One thing that worked well was inspired by an adventure seed in D20 CoC: there have been a series of murders in Freeport, of increasing frequency, and the location of the murders makes a pattern with the house of the murderer at the centre (although my players never figured out this pattern, or the significance of the frequency - I can't remember now how they found the murderer's house - maybe I stuck it on top of the entrance to the cultists' lair, or maybe the Paladin detected demons).
All that was left of the murder victims was a scalped head - when the PCs eventually found the murderer's house, they were too late to stop the summoning, but found a scene of flayed bodies sitting in a cirlce, with their skins and scalps draped over them like cloaks. A Past Vision spell revealed that the summoner had opened a gate, and the Entity that had come through (T'sen, or Ssendam Lord of the Insane converted into RM stats) had consumed the summoner.
There were various lesser demons to fight, and then a confrontation with T'sen, who had flown out on his Psychic Skiff to observe the lighthouse, waiting for the arrival of the Unspeakable One.

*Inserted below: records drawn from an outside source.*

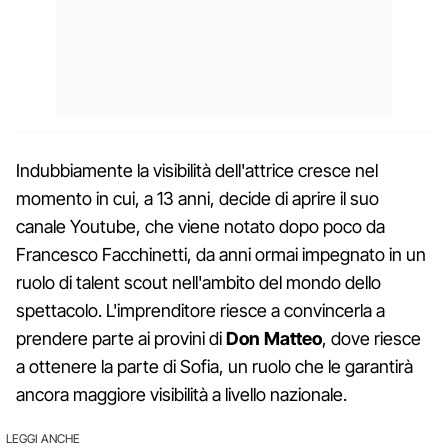
Indubbiamente la visibilità dell'attrice cresce nel
momento in cui, a 13 anni, decide di aprire il suo
canale Youtube, che viene notato dopo poco da
Francesco Facchinetti, da anni ormai impegnato in un
ruolo di talent scout nell'ambito del mondo dello
spettacolo. L'imprenditore riesce a convincerla a
prendere parte ai provini di
Don Matteo
, dove riesce
a ottenere la parte di Sofia, un ruolo che le garantirà
ancora maggiore visibilità a livello nazionale.
LEGGI ANCHE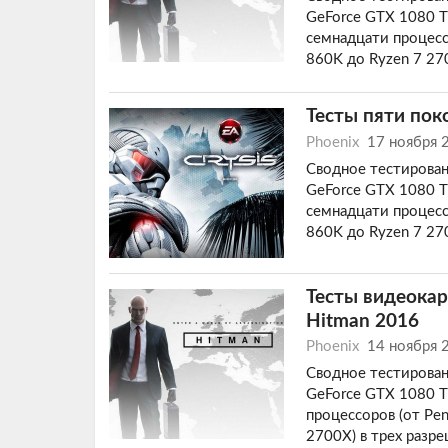
GeForce GTX 1080 Ti
семнадцати процесс
860K до Ryzen 7 27
Тесты пяти пок
Phoenix
17 ноября 
Сводное тестирован
GeForce GTX 1080 Ti
семнадцати процесс
860K до Ryzen 7 27
Тесты видеокар
Hitman 2016
Phoenix
14 ноября 
Сводное тестирован
GeForce GTX 1080 Ti
процессоров (от Pen
2700X) в трех разр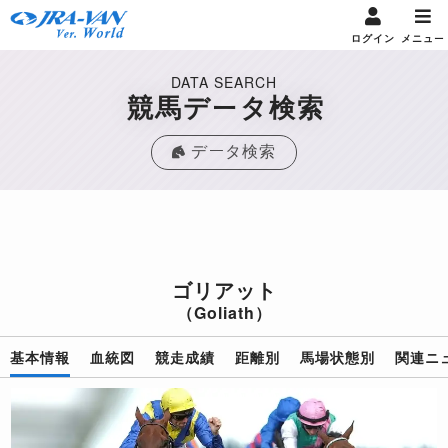
ログイン
メニュー
DATA SEARCH
競馬データ検索
データ検索
ゴリアット
（Goliath）
基本情報
血統図
競走成績
距離別
馬場状態別
関連ニ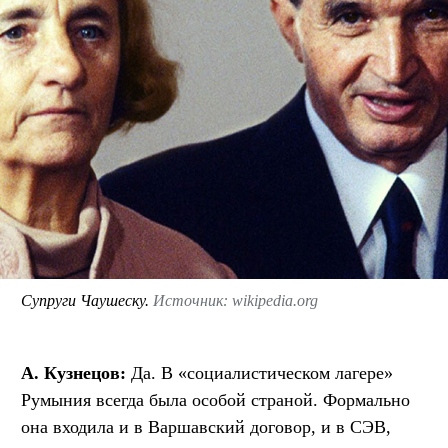
Супруги Чаушеску.
Источник: wikipedia.org
А. Кузнецов:
Да. В «социалистическом лагере»
Румыния всегда была особой страной. Формально
она входила и в Варшавский договор, и в СЭВ,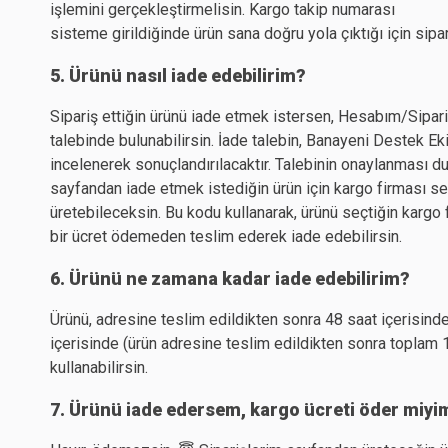
işlemini gerçekleştirmelisin. Kargo takip numarası
sisteme girildiğinde ürün sana doğru yola çıktığı için sipa
5. Ürünü nasıl iade edebilirim?
Sipariş ettiğin ürünü iade etmek istersen, Hesabım/Sipa
talebinde bulunabilirsin. İade talebin, Banayeni Destek Ek
incelenerek sonuçlandırılacaktır. Talebinin onaylanması d
sayfandan iade etmek istediğin ürün için kargo firması s
üretebileceksin. Bu kodu kullanarak, ürünü seçtiğin kargo
bir ücret ödemeden teslim ederek iade edebilirsin.
6. Ürünü ne zamana kadar iade edebilirim?
Ürünü, adresine teslim edildikten sonra 48 saat içerisinde
içerisinde (ürün adresine teslim edildikten sonra toplam 
kullanabilirsin.
7. Ürünü iade edersem, kargo ücreti öder miyi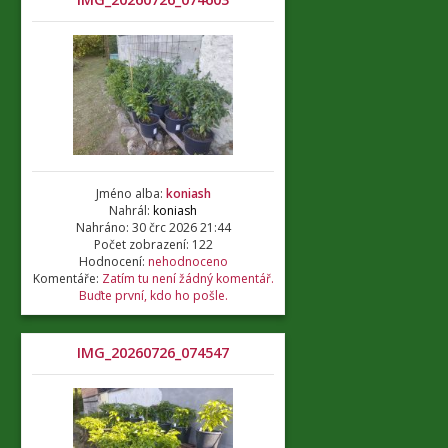
Jméno alba:
koniash
Nahrál:
koniash
Nahráno: 30 črc 2026 21:44
Počet zobrazení: 122
Hodnocení:
nehodnoceno
Komentáře:
Zatím tu není žádný komentář.
Buďte první, kdo ho pošle.
IMG_20260726_074547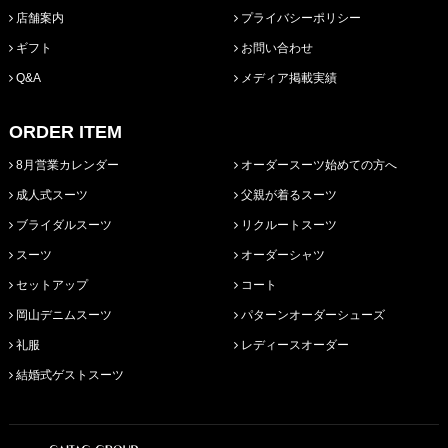
店舗案内
プライバシーポリシー
ギフト
お問い合わせ
Q&A
メディア掲載実績
ORDER ITEM
8月営業カレンダー
オーダースーツ始めての方へ
成人式スーツ
父親が着るスーツ
ブライダルスーツ
リクルートスーツ
スーツ
オーダーシャツ
セットアップ
コート
岡山デニムスーツ
パターンオーダーシューズ
礼服
レディースオーダー
結婚式ゲストスーツ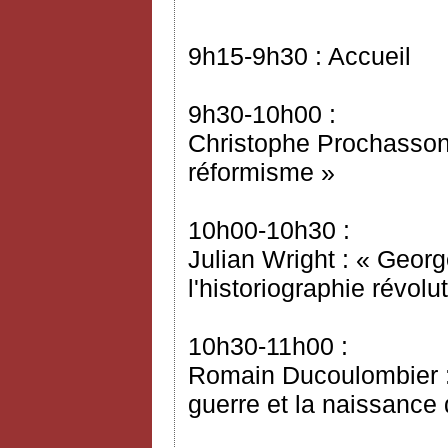
9h15-9h30 : Accueil
9h30-10h00 :
Christophe Prochasson 
réformisme »
10h00-10h30 :
Julian Wright : « Geor
l'historiographie révol
10h30-11h00 :
Romain Ducoulombier : 
guerre et la naissanc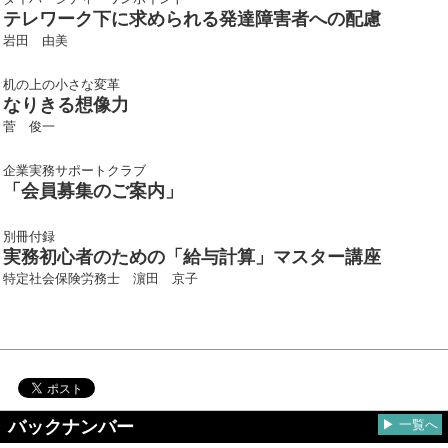
テレワーク下に求められる発達障害者への配慮
岩田 由美
机の上の小さな変革
なりきる想像力
菅 俊一
企業実務サポートクラブ
「会員募集のご案内」
別冊付録
実務初心者のための「給与計算」マスター講座
特定社会保険労務士 濵田 京子
バックナンバー
▶ 一覧へ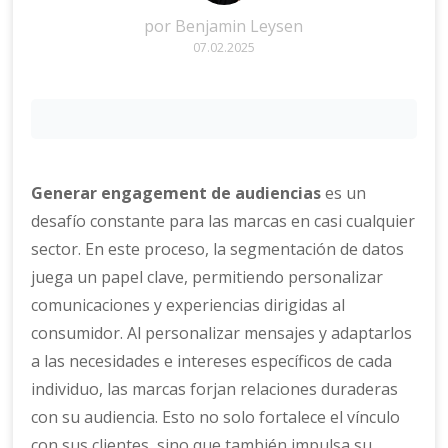
por
Benjamin Leysen
07.02.2025
Generar engagement de audiencias
es un
desafío constante para las marcas en casi cualquier
sector. En este proceso, la segmentación de datos
juega un papel clave, permitiendo personalizar
comunicaciones y experiencias dirigidas al
consumidor. Al personalizar mensajes y adaptarlos
a las necesidades e intereses específicos de cada
individuo, las marcas forjan relaciones duraderas
con su audiencia. Esto no solo fortalece el vínculo
con sus clientes, sino que también impulsa su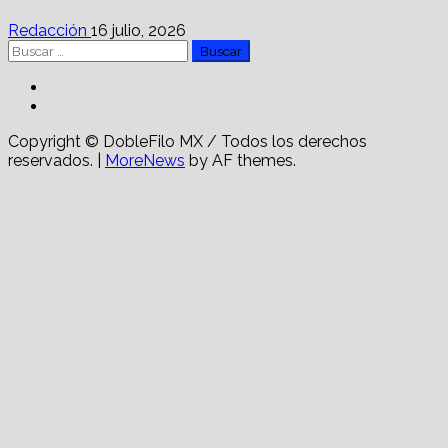
Redacción
16 julio, 2026
Buscar:
Facebook
Linkedin
Copyright © DobleFilo MX / Todos los derechos
reservados.
|
MoreNews
by AF themes.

Some other changes made to the basic Freeport scenario included having the island in fact be the body of a dead god (inspired by Requium for a God) who had died fighting T'sen and other voidal entities many thousands of years ago, and who therefore constituted a sort of interface between the material plane and the void (Far Realm). This had been foreshadowed by an earlier meeting with the dead god's mad spirit while the party was on the ethereal plane.
In conversations with the local nature spirits (increasingly driven insane), the PCs learned that the dead god's eyes had opened, with Octobats and other strange beasts coming through. This was foreshadowed with strange catches in fishermen's nets, and climaxed with a fight with a Kraken Drake (8 tentacles, two heads breathing Nether, which in D&D would probably be negative energy).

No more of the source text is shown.